The Bison Courtyard development in Banff Alberta is more than a "green" building: its "enlightened merchants" have been encouraged to engage in numerous experiments in eco-economics.
"An elegant, $10-million multi-use complex, [Bison Courtyard] forms a horseshoe of blond wood, local limestone and triple-paned glass, with notches carefully inserted in its roofline to provide postcard views of the area's most prominent peaks. The courtyard also has a large garden of native plants fed by rainwater (which also flushes the building's toilets) and indigenous greenery on flat sections of the roof that both improve insulation and create a sanctuary for the valley's natural habitat.
All told, 92 per cent of the building materials cleared to make way for Bison Courtyard were diverted from landfill, including a significant portion repurposed on-site. This includes one of the two namesake 6,000-year-old bison skulls found during the excavation of the underground parking lot, which greets visitors from a display case in the lobby (the other now resides in Banff's Buffalo Nations Luxton Museum). The complex's energy demand is about 70 per cent less than a conventional building Arctos & Bird manages elsewhere in town.
This, though, is increasingly standard-issue stuff in the green building game, and efficiency, by itself, doesn't demonstrate the full scope of sustainability's promise. What is truly remarkable about Bison Courtyard is its attention to the social side of the equation - its encouragement of countless interactions and collaborations that create not just an impressive structure but a vibrant place.
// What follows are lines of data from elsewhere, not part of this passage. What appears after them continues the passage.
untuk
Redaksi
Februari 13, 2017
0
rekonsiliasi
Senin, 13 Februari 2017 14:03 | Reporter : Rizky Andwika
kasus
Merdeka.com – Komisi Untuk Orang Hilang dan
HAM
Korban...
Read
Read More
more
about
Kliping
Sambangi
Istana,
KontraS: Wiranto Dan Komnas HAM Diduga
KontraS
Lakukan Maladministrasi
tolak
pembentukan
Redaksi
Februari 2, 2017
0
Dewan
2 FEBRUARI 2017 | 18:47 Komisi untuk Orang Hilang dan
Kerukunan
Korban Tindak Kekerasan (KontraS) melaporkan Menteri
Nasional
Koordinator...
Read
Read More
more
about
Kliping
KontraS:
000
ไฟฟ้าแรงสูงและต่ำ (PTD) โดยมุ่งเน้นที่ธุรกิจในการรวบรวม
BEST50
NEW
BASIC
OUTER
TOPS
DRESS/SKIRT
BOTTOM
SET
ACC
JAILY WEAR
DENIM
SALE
The [restaurant, for example] became a radical, ongoing experiment in gourmet waste reduction. One day not long after the bistro opened, a Saskatchewan bison farmer finished his bison burger with a query for the kitchen: Why waste your money on a few patties or a rib eye or two when you can buy whole animals and save a bundle? The bistro soon became the farmer's biggest customer and now turns out bison onion soup, bison-tail stew and vacuum-packed bison jerky. The chef has also gone literally whole hog - ordering in entire pigs and curing his own prosciutto. What began as a somewhat aesthetic conceit ("Rocky Mountain comfort food") has become a model of efficient regional cuisine.
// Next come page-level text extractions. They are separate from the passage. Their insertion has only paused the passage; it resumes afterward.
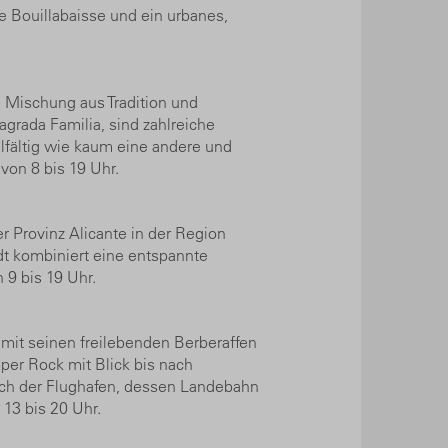
pe Bouillabaisse und ein urbanes,
 Mischung aus Tradition und
grada Familia, sind zahlreiche
lfältig wie kaum eine andere und
von 8 bis 19 Uhr.
 Provinz Alicante in der Region
dt kombiniert eine entspannte
9 bis 19 Uhr.
 mit seinen freilebenden Berberaffen
per Rock mit Blick bis nach
 auch der Flughafen, dessen Landebahn
 13 bis 20 Uhr.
The rest of the Courtyard's tenants have engaged in similar experiments. The hair salon organizes monthly art shows. The video store donates its late fees to charity. And Wild Flour is not only the first real bakery that Banff has seen in more than a decade, but owner Jenna Dashney has also made it the first to dedicate itself to organic baking. [Tenants are rewarded for] such efforts with a $2-per-square-foot rebate on rents."